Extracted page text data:
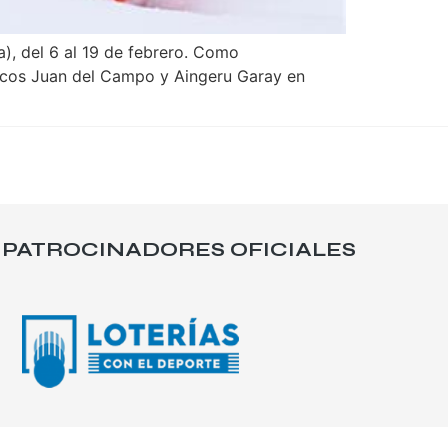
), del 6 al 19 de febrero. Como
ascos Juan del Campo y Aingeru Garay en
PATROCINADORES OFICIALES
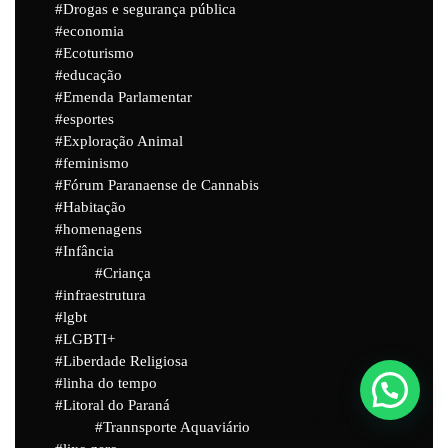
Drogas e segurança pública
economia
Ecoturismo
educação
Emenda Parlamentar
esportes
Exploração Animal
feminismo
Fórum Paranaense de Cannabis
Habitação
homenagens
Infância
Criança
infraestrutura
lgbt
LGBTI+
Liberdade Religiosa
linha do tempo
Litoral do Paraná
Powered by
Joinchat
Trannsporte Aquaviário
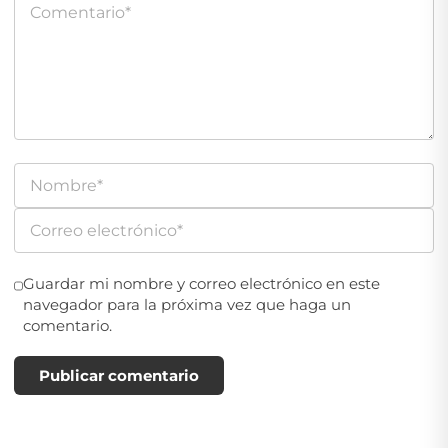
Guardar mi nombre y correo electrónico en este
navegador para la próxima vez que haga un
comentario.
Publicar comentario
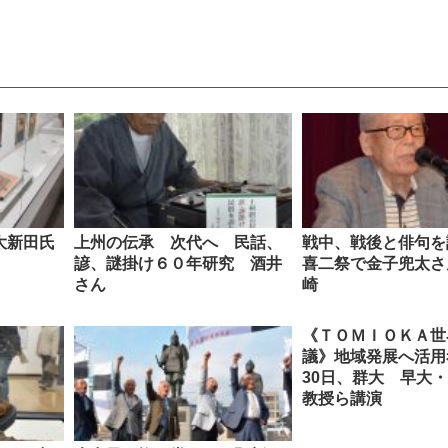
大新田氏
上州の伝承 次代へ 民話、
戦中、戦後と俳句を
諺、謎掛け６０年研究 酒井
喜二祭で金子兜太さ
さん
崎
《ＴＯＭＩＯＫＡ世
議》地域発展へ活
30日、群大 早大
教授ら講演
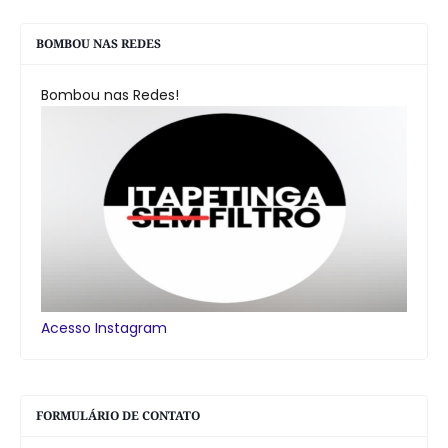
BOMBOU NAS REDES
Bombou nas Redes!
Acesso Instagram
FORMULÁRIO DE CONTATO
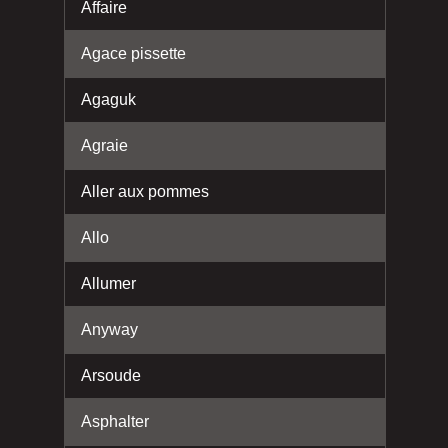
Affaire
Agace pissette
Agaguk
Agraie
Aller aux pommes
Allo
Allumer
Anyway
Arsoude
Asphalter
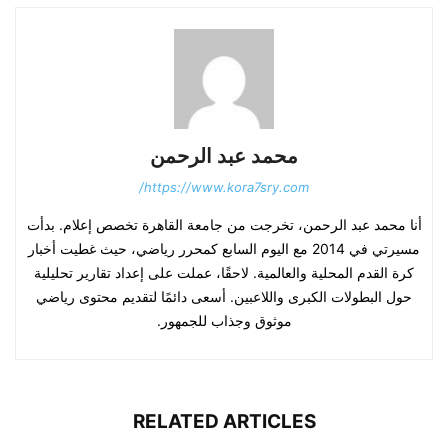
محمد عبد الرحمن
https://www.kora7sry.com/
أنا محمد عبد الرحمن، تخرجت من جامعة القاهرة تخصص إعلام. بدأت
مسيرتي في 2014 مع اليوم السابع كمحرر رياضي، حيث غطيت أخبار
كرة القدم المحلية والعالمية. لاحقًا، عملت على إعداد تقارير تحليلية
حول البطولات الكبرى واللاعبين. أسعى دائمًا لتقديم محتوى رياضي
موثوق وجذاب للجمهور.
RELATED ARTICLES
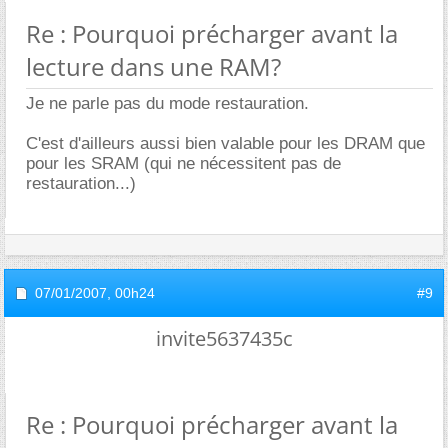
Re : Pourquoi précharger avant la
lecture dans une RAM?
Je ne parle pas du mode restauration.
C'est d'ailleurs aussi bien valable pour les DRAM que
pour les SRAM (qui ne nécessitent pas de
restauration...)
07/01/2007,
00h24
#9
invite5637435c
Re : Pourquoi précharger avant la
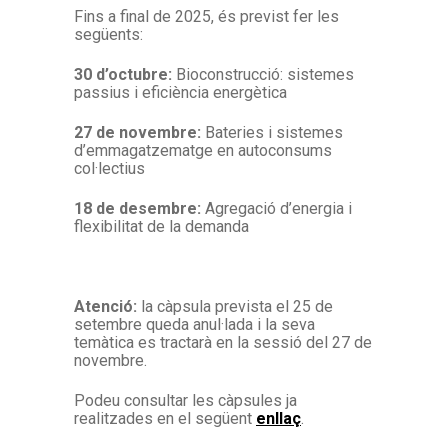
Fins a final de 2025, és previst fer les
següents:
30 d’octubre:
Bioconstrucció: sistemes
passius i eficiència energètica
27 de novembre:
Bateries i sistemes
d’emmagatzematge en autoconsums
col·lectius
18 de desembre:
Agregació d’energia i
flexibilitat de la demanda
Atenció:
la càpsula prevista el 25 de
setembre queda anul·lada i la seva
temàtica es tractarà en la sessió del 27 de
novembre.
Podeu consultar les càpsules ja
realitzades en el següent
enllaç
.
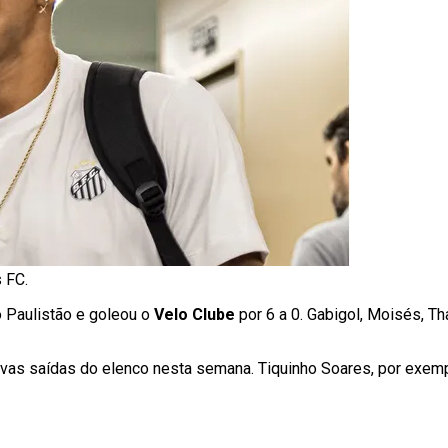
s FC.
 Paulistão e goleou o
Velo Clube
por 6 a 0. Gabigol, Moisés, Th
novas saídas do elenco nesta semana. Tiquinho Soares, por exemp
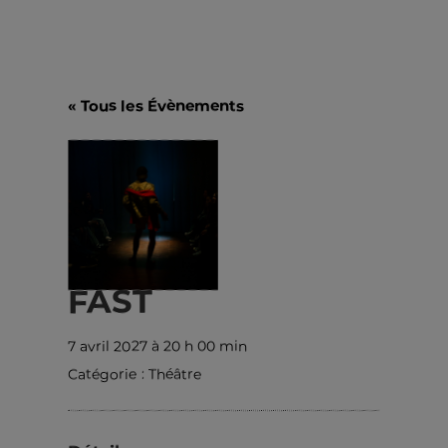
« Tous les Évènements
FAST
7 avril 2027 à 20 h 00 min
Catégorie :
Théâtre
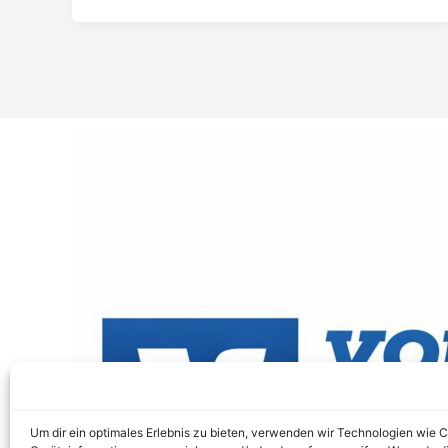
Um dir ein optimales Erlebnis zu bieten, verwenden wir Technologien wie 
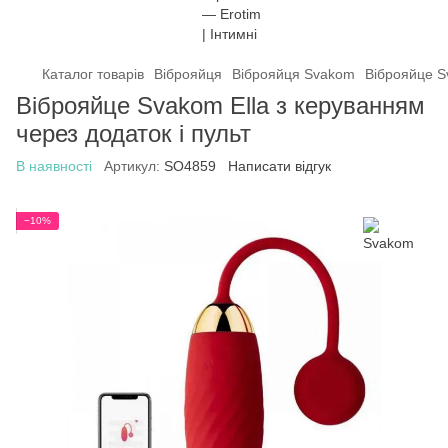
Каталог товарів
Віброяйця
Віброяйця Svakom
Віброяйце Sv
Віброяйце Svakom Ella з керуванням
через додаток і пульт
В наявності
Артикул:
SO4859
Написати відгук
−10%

* [Aim of the task]
No pictures go in the copy. Set down all the data exactly.

* [Completed exercise]
), del 6 al 19 de febrero. Como
ascos Juan del Campo y Aingeru Garay en
PATROCINADORES OFICIALES
Drogas e segurança pública
economia
Ecoturismo
educação
Emenda Parlamentar
esportes
Exploração Animal
feminismo
Fórum Paranaense de Cannabis
Habitação
homenagens
Infância
Criança
infraestrutura
lgbt
LGBTI+
Liberdade Religiosa
linha do tempo
Litoral do Paraná
Powered by
Joinchat
Trannsporte Aquaviário
Guardar mi nombre y correo electrónico en este
navegador para la próxima vez que haga un
comentario.
Publicar comentario
大新田氏
上州の伝承 次代へ 民話、
戦中、戦後と俳句を
諺、謎掛け６０年研究 酒井
喜二祭で金子兜太さ
さん
崎
《ＴＯＭＩＯＫＡ世
議》地域発展へ活
30日、群大 早大
教授ら講演
BOMBOU NAS REDES
Bombou nas Redes!
Acesso Instagram
FORMULÁRIO DE CONTATO
Affaire
Agace pissette
Agaguk
Agraie
Aller aux pommes
Allo
Allumer
Anyway
Arsoude
Asphalter
محمد عبد الرحمن
https://www.kora7sry.com/
أنا محمد عبد الرحمن، تخرجت من جامعة القاهرة تخصص إعلام. بدأت
مسيرتي في 2014 مع اليوم السابع كمحرر رياضي، حيث غطيت أخبار
كرة القدم المحلية والعالمية. لاحقًا، عملت على إعداد تقارير تحليلية
حول البطولات الكبرى واللاعبين. أسعى دائمًا لتقديم محتوى رياضي
موثوق وجذاب للجمهور.
RELATED ARTICLES
Re : Pourquoi précharger avant la
lecture dans une RAM?
Je ne parle pas du mode restauration.
C'est d'ailleurs aussi bien valable pour les DRAM que
pour les SRAM (qui ne nécessitent pas de
restauration...)
07/01/2007,
00h24
#9
invite5637435c
Re : Pourquoi précharger avant la
Fins a final de 2025, és previst fer les
següents:
30 d’octubre:
Bioconstrucció: sistemes
passius i eficiència energètica
27 de novembre:
Bateries i sistemes
d’emmagatzematge en autoconsums
col·lectius
18 de desembre:
Agregació d’energia i
flexibilitat de la demanda
Atenció:
la càpsula prevista el 25 de
setembre queda anul·lada i la seva
temàtica es tractarà en la sessió del 27 de
novembre.
Podeu consultar les càpsules ja
realitzades en el següent
enllaç
.
s FC.
 Paulistão e goleou o
Velo Clube
por 6 a 0. Gabigol, Moisés, Th
novas saídas do elenco nesta semana. Tiquinho Soares, por exemp
« Tous les Évènements
FAST
7 avril 2027 à 20 h 00 min
Catégorie :
Théâtre
Um dir ein optimales Erlebnis zu bieten, verwenden wir Technologien wie 
Каталог товарів
Віброяйця
Віброяйця Svakom
Віброяйце Sv
Віброяйце Svakom Ella з керуванням
через додаток і пульт
В наявності
Артикул:
SO4859
Написати відгук
−10%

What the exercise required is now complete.